Rural 5G solutions increase opportunity for everyone
- Orkney trials show viability of locally managed approach to achieve 5G connectivity
Imagine fast, secure, and reliable internet – no matter where you live. For many rural communities in Scotland struggling to connect to the internet, this is a stretch. With the knowledge that poor connectivity is no longer acceptable as we rely on it for business enterprise, schooling and connecting with families, on the Orkney Islands, the Scotland 5G Centre rural testbed worked alongside the 5G New Thinking project deploying new 5G technologies to demonstrate that improved mobile coverage, and broadband wireless networks can be implemented by communities and installed, operated, and managed by local providers.

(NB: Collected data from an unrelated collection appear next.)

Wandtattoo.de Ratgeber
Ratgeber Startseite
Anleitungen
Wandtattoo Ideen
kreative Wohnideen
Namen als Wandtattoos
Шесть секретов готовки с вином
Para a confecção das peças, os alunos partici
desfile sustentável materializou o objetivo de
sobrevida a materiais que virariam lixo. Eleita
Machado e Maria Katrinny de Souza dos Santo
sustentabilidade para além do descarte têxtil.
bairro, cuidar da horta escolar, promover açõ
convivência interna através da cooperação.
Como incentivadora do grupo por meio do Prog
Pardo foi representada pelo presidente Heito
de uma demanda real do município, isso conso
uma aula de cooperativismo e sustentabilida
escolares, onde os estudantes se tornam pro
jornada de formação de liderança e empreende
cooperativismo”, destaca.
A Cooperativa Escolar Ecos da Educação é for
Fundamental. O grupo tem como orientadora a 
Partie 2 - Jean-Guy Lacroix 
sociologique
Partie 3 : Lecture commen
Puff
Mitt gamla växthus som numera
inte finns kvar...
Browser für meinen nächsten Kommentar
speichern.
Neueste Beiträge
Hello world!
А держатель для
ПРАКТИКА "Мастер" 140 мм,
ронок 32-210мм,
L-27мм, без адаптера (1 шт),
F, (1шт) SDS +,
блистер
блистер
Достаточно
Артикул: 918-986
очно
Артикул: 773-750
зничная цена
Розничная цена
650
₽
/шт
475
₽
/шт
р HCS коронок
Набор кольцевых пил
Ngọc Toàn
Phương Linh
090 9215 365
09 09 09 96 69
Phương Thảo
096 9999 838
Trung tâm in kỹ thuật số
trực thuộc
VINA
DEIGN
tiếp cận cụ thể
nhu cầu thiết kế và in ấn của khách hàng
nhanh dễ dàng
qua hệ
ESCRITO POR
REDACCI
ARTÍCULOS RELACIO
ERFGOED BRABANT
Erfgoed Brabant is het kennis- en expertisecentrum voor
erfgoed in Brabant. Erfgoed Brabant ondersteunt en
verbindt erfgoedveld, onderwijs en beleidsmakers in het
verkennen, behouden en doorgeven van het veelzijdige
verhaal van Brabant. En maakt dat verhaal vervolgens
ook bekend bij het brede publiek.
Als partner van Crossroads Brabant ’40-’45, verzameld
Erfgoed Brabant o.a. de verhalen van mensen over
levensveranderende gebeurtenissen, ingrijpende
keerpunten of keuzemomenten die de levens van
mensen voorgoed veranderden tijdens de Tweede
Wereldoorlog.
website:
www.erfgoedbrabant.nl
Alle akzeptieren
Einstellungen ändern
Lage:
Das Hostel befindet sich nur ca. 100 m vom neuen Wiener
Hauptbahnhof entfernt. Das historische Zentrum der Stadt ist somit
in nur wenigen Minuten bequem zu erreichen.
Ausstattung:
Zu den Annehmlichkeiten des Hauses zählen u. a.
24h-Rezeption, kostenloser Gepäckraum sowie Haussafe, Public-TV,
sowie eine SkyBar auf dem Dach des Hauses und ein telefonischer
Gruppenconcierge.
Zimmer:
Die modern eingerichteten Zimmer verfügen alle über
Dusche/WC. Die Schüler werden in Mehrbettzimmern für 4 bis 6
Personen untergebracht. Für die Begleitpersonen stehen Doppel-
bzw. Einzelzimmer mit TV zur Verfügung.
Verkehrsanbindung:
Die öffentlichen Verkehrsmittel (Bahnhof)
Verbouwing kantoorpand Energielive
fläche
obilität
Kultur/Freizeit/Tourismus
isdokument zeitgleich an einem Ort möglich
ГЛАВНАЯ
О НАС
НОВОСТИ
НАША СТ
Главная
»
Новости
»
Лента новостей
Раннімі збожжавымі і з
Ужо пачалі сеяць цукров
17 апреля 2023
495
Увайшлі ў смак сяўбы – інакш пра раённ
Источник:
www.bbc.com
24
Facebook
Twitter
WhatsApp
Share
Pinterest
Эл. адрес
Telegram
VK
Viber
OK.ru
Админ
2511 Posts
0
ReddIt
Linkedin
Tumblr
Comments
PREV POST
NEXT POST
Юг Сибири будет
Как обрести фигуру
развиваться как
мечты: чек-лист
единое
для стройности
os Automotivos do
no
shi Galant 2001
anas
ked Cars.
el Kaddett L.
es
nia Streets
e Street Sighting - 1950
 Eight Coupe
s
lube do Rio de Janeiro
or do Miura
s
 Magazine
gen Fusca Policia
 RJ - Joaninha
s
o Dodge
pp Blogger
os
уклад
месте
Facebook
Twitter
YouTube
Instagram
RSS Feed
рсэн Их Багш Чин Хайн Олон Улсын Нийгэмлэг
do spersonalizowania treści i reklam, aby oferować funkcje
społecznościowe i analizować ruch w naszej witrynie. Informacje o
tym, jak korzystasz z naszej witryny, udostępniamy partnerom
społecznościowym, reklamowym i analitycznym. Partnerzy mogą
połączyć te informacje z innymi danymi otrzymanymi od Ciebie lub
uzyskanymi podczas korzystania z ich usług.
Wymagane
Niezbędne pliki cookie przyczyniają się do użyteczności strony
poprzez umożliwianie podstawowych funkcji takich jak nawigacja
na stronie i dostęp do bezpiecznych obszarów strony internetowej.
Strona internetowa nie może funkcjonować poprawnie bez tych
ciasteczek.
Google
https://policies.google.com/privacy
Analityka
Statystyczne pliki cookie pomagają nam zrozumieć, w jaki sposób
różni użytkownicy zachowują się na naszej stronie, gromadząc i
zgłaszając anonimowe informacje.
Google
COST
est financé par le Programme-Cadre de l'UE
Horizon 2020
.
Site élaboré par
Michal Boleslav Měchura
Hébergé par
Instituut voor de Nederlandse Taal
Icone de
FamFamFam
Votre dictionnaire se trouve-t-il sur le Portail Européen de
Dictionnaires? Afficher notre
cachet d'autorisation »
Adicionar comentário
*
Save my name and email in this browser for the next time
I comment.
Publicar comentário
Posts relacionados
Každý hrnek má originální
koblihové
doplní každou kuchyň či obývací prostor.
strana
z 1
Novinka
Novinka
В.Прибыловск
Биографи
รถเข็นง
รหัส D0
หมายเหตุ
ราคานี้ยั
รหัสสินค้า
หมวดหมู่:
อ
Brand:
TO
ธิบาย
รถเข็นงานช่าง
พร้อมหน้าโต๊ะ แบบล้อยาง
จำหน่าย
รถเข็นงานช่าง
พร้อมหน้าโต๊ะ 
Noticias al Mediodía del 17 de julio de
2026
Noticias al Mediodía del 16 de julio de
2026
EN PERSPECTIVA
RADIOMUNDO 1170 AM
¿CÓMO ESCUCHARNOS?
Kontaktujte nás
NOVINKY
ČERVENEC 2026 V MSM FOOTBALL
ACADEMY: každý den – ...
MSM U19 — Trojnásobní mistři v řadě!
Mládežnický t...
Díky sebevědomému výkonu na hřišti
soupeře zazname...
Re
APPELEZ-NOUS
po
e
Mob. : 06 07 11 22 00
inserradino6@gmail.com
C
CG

The Scotland 5G Centre project, working alongside the StrathSDR team at University of Strathclyde, and key partners Cisco, and local partners CloudNet IT Solutions and SHEFA, first created a testbed in Loch Lomondside to demonstrate, test, and evaluate new 5G technologies utilising shared spectrum. Thereafter this technology and know-how was transferred to Orkney where 5G networks were built and deployed, and new operational and community models developed and tested.
Orkney was used as the test case as it provides its own set of unique challenges to connectivity. The cluster of 20 islands stretches over a great distance and sit where the North Sea and Atlantic Ocean meet. They have the slowest fixed broadband speed of any local area authority in the UK. Over a quarter of households were unable to achieve the minimum speed to meet an average household’s digital needs – USO speeds of 10mb/s. 100% of residents on half of the islands cannot achieve this minimum, with no prospect of fixed broadband roll-out.
More than 83% of Orkney’s roads also do not have 4G services from all mobile network operators and nearly a quarter of Orkney’s premises have either no 4G service or no choice of operator.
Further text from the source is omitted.